Carve Outs and the Cloud
The mergers and acquisitions market is a complex and challenging industry and the last two years has seen a rise in the number of transactions. Working with companies in this space over the last 10 years, we at RKON have seen and hopefully helped change the mindset of private equity and management consulting firms on how they build and deliver IT. There are various types of deals in the merger and acquisition space, but we will focus on divestitures or “carve-outs” which are arguably the most challenging from an IT perspective.
A carve-out, as the name implies, is when a new company is formed from a subset of a larger company. These deals are intricate because the “carved-out” company is usually given no systems to start with and are required to migrate and convert their legacy data to an entirely new computing platform. As if this is not challenging enough, they need to perform these tasks under a Transitional Service Agreement (TSA) that often has huge fines for not completing on time.
A divestiture usually has three phases, transition, growth, and exit. During each of these phases there are different needs and requirements for success from an IT perspective.

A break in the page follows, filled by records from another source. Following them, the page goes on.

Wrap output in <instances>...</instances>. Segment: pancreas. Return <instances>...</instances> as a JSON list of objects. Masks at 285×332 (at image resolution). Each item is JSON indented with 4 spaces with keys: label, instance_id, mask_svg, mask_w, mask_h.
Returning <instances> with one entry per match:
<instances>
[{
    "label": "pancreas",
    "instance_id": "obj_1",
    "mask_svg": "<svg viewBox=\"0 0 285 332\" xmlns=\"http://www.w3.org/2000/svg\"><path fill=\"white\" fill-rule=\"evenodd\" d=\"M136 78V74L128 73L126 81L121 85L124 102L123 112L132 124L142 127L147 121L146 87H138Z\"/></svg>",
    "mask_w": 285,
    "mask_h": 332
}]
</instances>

During this stage there are a few key drivers for success:
- First, you need to have speed to execution. Systems must be quickly assembled so data can be converted and/or migrated over. Leveraging a cloud platform here is highly desirable due to the ability to quickly provision new systems, storage and backup services. The time associated with ordering servers, storage, network device and then setting it all up is a time-consuming process that can now be completely avoided. In addition, TSA often only last for 6 months and if the new company required additional transition services they will pay a premium as well as invoke penalties.
- Secondly, the new computing platform must be stable and low noise from the start. If this initial platform is not stable there will be major issues as we move into the second stage of growth. Cloud Enabled Managed Service Providers typically have stable, low noise environments due to the fact that they repeatedly and consistently build their client networks the same way and through this repetition and consistency comes a predictable, low noise quiet IT environment.

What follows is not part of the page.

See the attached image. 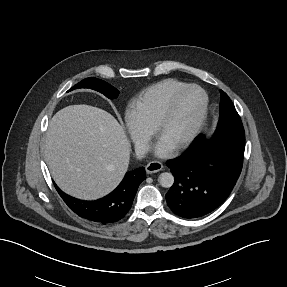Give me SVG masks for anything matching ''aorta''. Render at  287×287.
Returning <instances> with one entry per match:
<instances>
[{"label":"aorta","instance_id":"762f6f07","mask_svg":"<svg viewBox=\"0 0 287 287\" xmlns=\"http://www.w3.org/2000/svg\"><path fill=\"white\" fill-rule=\"evenodd\" d=\"M159 184L164 188H170L174 183V177L171 173L163 172L158 178Z\"/></svg>","mask_w":287,"mask_h":287}]
</instances>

- Lastly, capital is more available during this phase as most expenses will be written-off as a one-time event and will not affect the companies EBIDTA. So be sure to put in everything you will need because once in the growth phase capital spending will tighten.
The growth stage is where the newly formed company is focused on generating business and growing revenues. This is the very reason the company was spun off in the first place and a key to a successful return on investment for the PE company and its’ investors. During the growth phase the company requires a scalable and agile computing platform. Growth can often be opportunistic, creating the need for an immediate scale of computing resources. These demands can only be met by cloud providers with their near limitless ability to quickly provision IT assets in a cost effective manner. During this phase, cost effective solutions are now an important measurement of IT. One-time expenses are over and profit and growth are key for the company. Traditional buying of IT assets typically leads to underutilized resources up to the point of need, which is an inefficient use of capital. Leveraging a cloud provider enables the on-demand provisioning of resources, so a company gets what they need when they need it in a cost effective manner.

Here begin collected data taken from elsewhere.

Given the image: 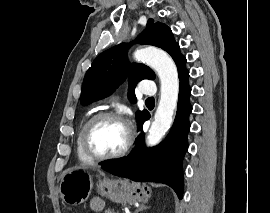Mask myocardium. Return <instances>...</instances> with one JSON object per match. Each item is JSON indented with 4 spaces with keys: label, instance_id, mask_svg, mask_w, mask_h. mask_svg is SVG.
I'll return each mask as SVG.
<instances>
[{
    "label": "myocardium",
    "instance_id": "1",
    "mask_svg": "<svg viewBox=\"0 0 270 213\" xmlns=\"http://www.w3.org/2000/svg\"><path fill=\"white\" fill-rule=\"evenodd\" d=\"M106 119H115L124 123L127 127V141L125 146L118 152L109 155H100L95 153L90 146V135L95 126ZM134 142L133 129L128 120L118 112L115 111H103L93 115L86 123L82 132V148L84 153L93 161H108L115 160L125 156L131 149Z\"/></svg>",
    "mask_w": 270,
    "mask_h": 213
}]
</instances>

Another very important requirement during the growth phase is a stable and quiet computing platform. If the environment is noisy and it must quickly scale to meet the needs of growth, the noise of the environment will also grow and reach a point where the amplification of the noise consumes IT and smothers growth thereby strangling the company. In order to scale and grow quickly, a solid IT platform is required. A cloud provider who does this consistently for many customers best delivers a stable and scalable platform.
Private equity (PE) firms usually specialize in businesses of a certain size so when their businesses grow and reach their size limit they will sell to a PE firm that specializes in higher-revenue companies. PE firms that earn a reputation for building strong companies based on solid IT platforms often earn a higher multiple at sale time. So there is a definite ROI for building scalable, stable and quiet IT environments beyond the reason of enabling growth.
Private equity firms may also sell when their portfolio’s time limits are reached and they need to cash out to their investors. Whatever the reason for exit, it is important the PE firm can quickly and easily transition the company and the associated IT resources to the new owner. Cloud computing by its very nature creates a portable environment. Through virtualization and segmentation of customers, cloud providers inherently build an IT platform that is easily migrated at time of sale allowing for a clean transition of services with a higher sale price.
With stringent requirements and money on the line, the merger and acquisition market has evolved over the last 10 years to leverage technology advancements. The evolution has gone from buying, acquiring and assembling IT assets—a time consuming, inefficient process —to building in-house virtualized platforms that are more cost effective, to the latest advancement of leveraging the cloud for speed to execution, scalability, cost effectiveness, stability and portability. The cloud approach is a true win for the PE firm, its investors and the newly created businesses.